Beate Köstlin wurde 1919 in Ostpreußen geboren. Der Vater war Landwirt, die Mutter Ärztin. Das junge Mädchen war weltoffen, musikalisch und sportbegeistert. Mit 16 ging sie ein Jahr nach England als Au-pair. Ihr Abitur legte sie in der Odenwaldschule ab. Dort wurde sie auch hessische Meisterin im Speerwurf. Mit 17 nahm sie ihre erste Flugstunde in Berlin.

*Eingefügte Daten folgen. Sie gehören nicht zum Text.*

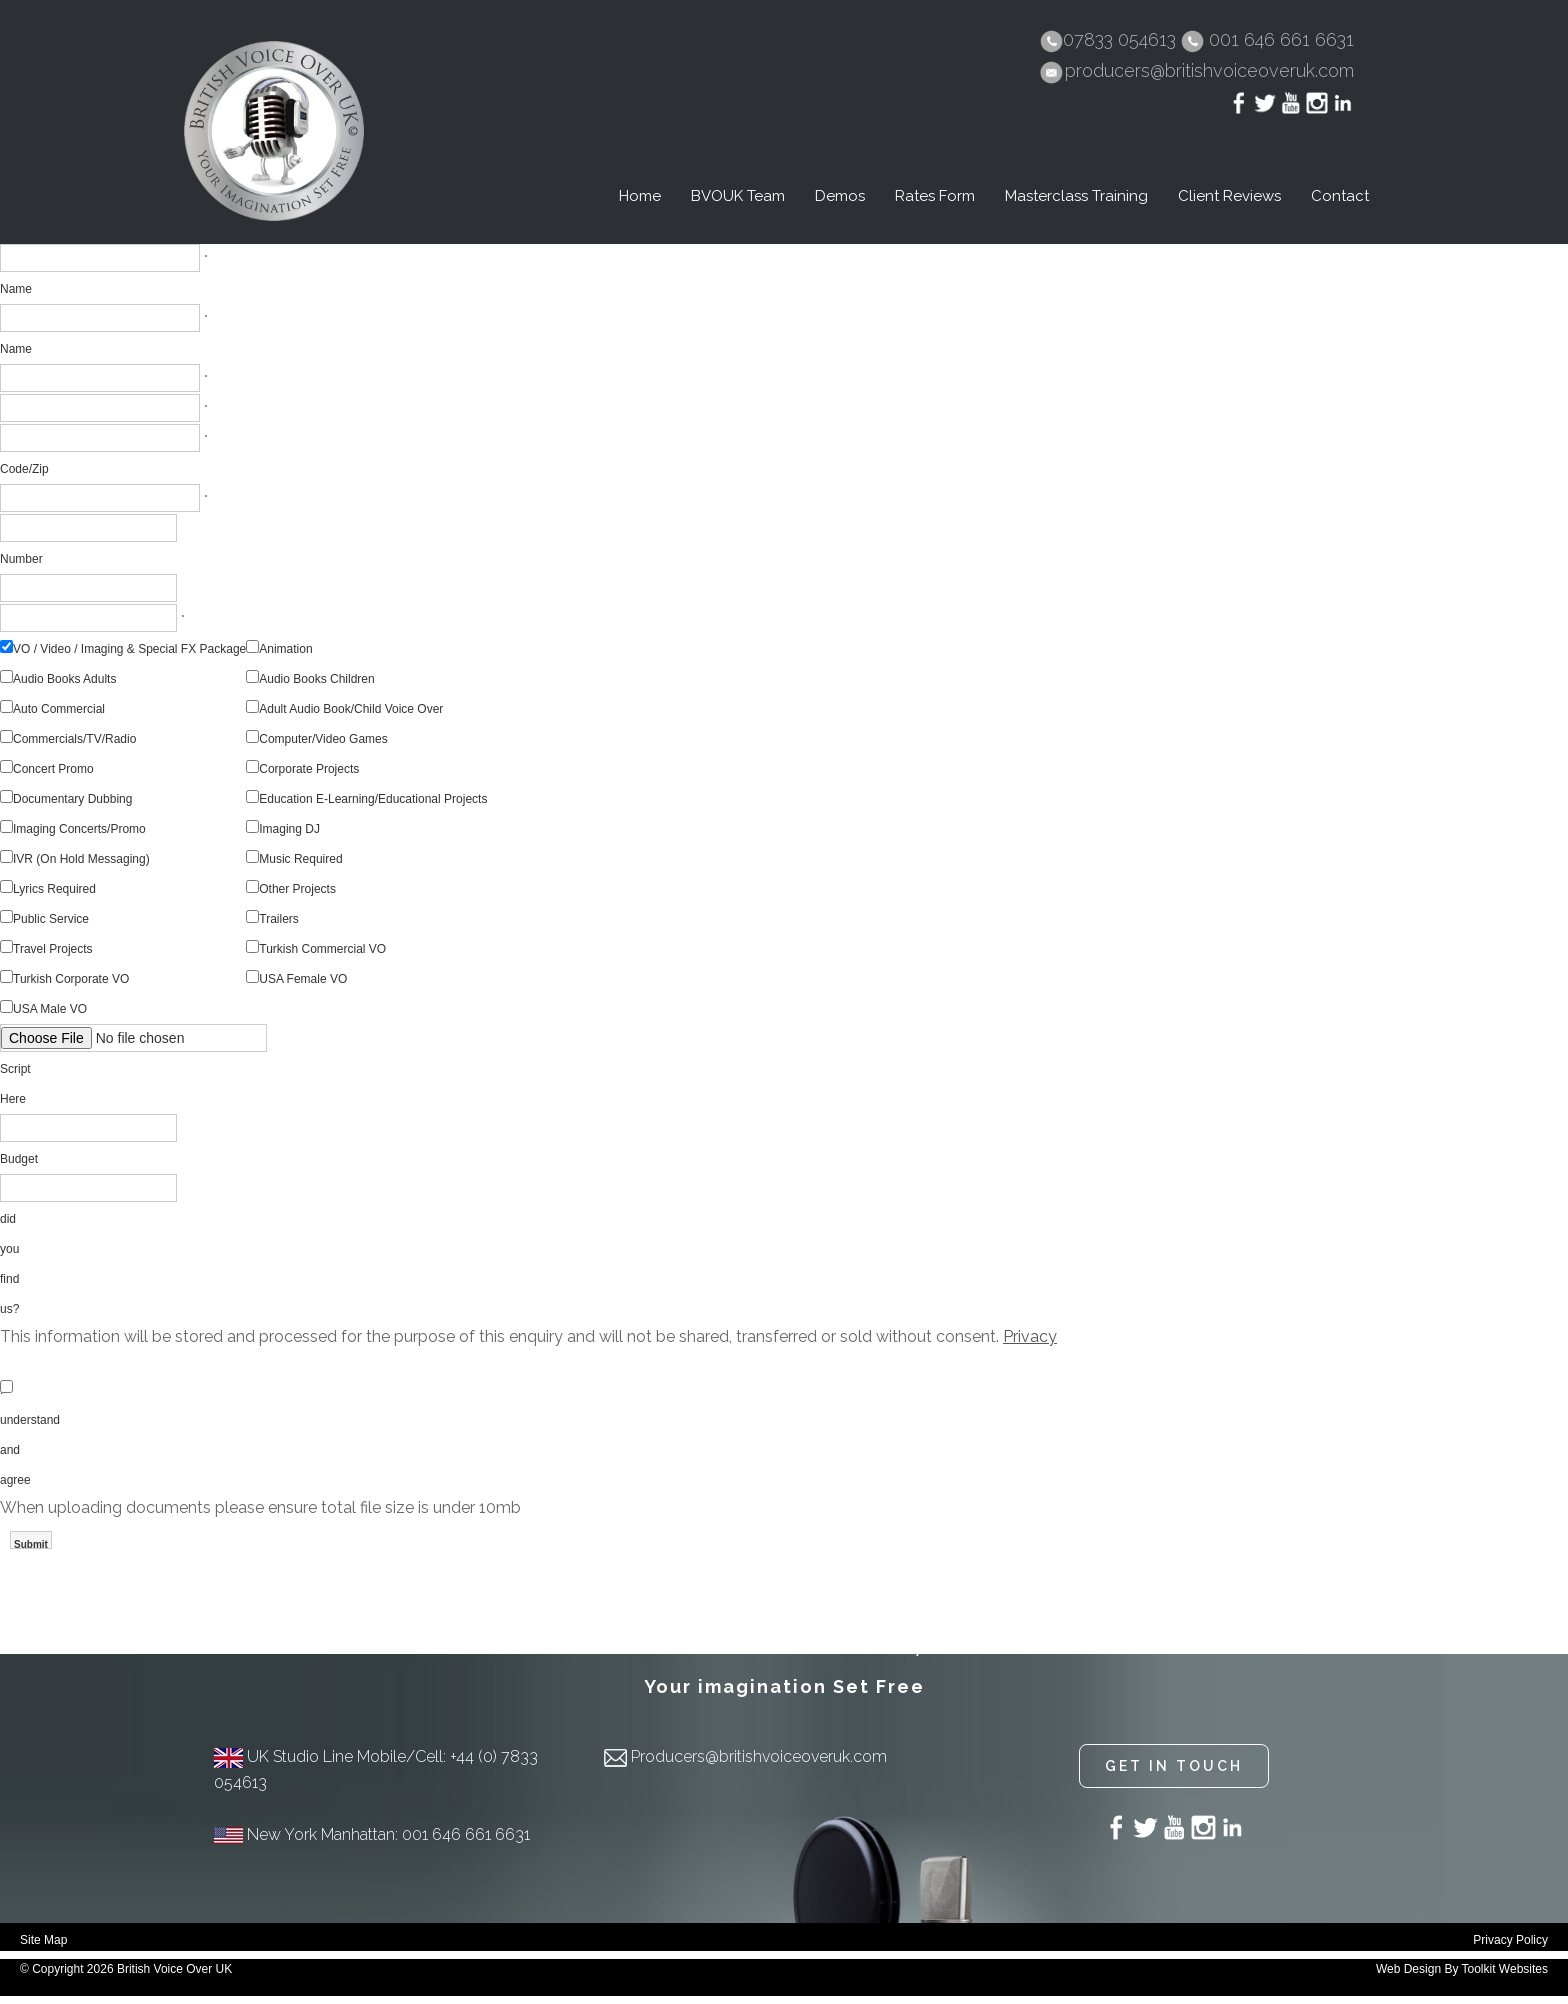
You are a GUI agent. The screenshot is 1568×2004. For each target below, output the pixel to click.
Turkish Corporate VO (71, 979)
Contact (1340, 196)
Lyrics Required (54, 889)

Sie flog auf Heinkel, Klemm und Focke-Wulf und legte an ihrem 18. Geburtstag nach einem Soloflug ihre Flugzeugführerprüfung ab. Mit 20 heiratete sie einen ihrer Fluglehrer. Zwischendurch arbeitete sie als Praktikantin bei Bücker Flugzeugbau, durchlief alle Abteilungen und bekam so ein intensives Wissen über alle technischen und aerodynamischen Zusammenhänge eines Flugzeugs. Sie erweiterte ihren Flugschein um die Kunstflugberechtigung. Sie gewann mehrere Luftrennen und Flugwettbewerbe. Bücker stellte sie als Werkspilotin ein. Sie überführte neue und reparierte Flugzeuge von Deutschland nach Ungarn. Sie wirkte in mehreren Filmen als Pilotin mit. Es blieb nicht aus, dass sie während des Kriegs Flugzeuge an die Front bringen musste, um dann beschädigte Maschinen ins Reparaturwerk nach Strausberg zu fliegen. Beate Köstlin war eine Frau, die sich in der Männerwelt behauptete.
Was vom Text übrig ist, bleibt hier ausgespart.